Correlation. It's a word which explain many things. How we see life. Why our parents named us "----" instead of "----". My parents originally wanted to name me...Abigail. (Abigail!) Yes, hearing that, I am kinda glad that they named me Rachel instead. Despite it being a common name, added on to a common surname, I do like my name. Having this name made it easier for me in Life, I guess. At least to the largely English speaking population. Rachels are seen as cheerful, open, happy, exicitable people with nice hair and great dressing sense. At least the one in FRIENDS.
But who am I today is not largely made up of external factors we largely cannot change - not many people change their name unless they are motivated to do so, and one might argue, motivated to succeed, to 'rebrand' themselves. When I speak to strangers, people on the phone, I guess they remember me mainly because I have a nice tone, and also my name is easy to remember.
What we naturally discriminate against - a realisation
All of us discriminate against other people. Mostly, due to the fact that we have not had much interaction with them. I think the reason why most straight guys are scared, dislike, or avoid most gay guys is because of...Fear. You fear what you don't know. And most straight guys are scared that either, they will somehow be attracted to form a relationship with the gays; or sacred that they gays will like them and do nasty things to them. Of course, speaking it out sounds ridiculous, so instead of doing so, they subtly discriminate against homosexuals by gestures, remarks, jokes, and etc.
We have the same discrimination towards old people - as we do not have a chance to interact with them on a daily basis, for most people. Or other races. Though Singapore is thought to be racially open and non segregated, how many of us can count close friends of other races? Like it or not, we Chinese tend to stick together. Even when we are in an angmoh country, drats. Maybe it's because we share common likings, or just that it is less troublesome when finding places to eat, and other small things that bring us out of our comfort zone.
But zooming into the picture, there are even more intrinsc differences that help us to connect with some, and discriminate against others.
I never knew that I was one of the 'minority chinese' in Singapore, having two parents who spoke ONLY ENGLISH AT HOME to me. Purely English educated. I thought that was the norm really, despite me being in an all-chinese kindergarten and the only one who was not fluent in the mother tongue. Sadly, my English was better than the kindergarten teacher's. And I couldn't understand the rapid, jabbing words of most of my classmates. You would think that this made me lonesome and friendless but noooo... all of them wanted to talk to me, crowd around me. They wanted to improve their English by practising with me!
So having this background and all my life (except for kindergarten)schooling at english-speaking schools, I got labeled a 'banana person', yellow on the outside, white on the inside. But it's not my fault really. No matter how hard I tried I couldn't master the script and flowing quality of my mother tongue. So since I was being discriminated against, I also discriminate the 'cheena' people, those who spoke chinese, and ate mee and rice everyday. Thankfully for me, at least in this society, people like us are considered more 'atas'. So through forces of which I inherited (ie a good head for English but not Chinese), I could break out of the 'cheena' zone and also, find it a breeze (more confident) making friends with people from all over the world who spoke English.
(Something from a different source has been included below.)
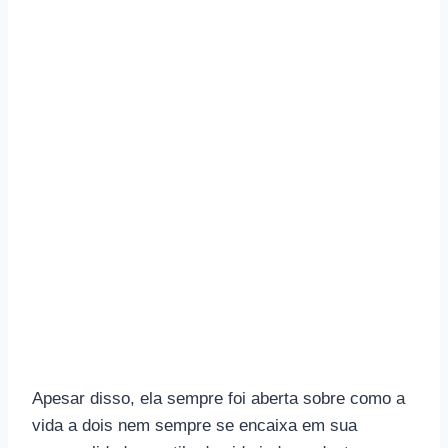
Apesar disso, ela sempre foi aberta sobre como a
vida a dois nem sempre se encaixa em sua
This is just an analysis on language, there are so many more FACTORS that determine our lives. It's not good nor bad, it's just a preference. This does not mean I don't make friends with people simply because they are cheena, it means that I usually make friends with angmohs/banana people because I relate better to them, primarily because I come from the same upbringing. I guess in the next generation there will be fewer cheena people...
So, please misunderstand me because I can't speak proper Chinese (what is proper Chinese anyway, definitely not Singaporeanised Chinese), I can't use chopsticks well because I don't have any to use at home.
Yes, I wonder about my future, about how my children are going to fail, fail their mother tongue which isn't even mine. How we already lose our culture by moving down here to this island citystate, and in a few generations become completely displaced with relatives all over the world. Eventually, maybe I will be the first to leave. After all, I have weird angmoh hair which grows big with humidity (Must be due to the angmoh shampoo I use), I cannot survive without skincare made in Italy, Sweden and Japan...argh, just shoot me. I am more humanitarian (or so I'd like to believe) than most Chinese. I genuinely care about the strays, the plastic bags, and the pollution caused by toxic substances we release into the ozone layer. So maybe it's just me, or was I supposed to be born in another era or another place?
It's language that binds us together, a common shared love and understanding of the things we are fond of, and being able to enunciate them is a joy in itself. So enjoy what you have, while it lasts. I honestly think that the eroding of the mastery of the mother tongue itself hs more rapid than we ever think. No one reads chinese books anymore, except the very old and the china-born. So help us God.
Although I had hoped that I would not lose my mother tongue, I had never felt an affinity with it from the very start. So perhaps it's meant to be, released into the unknown, my attempts to master it, in vain, unrecognized, unreconciled. One day I'd be a better speaker - but that day would not be in my lifetime at the very least.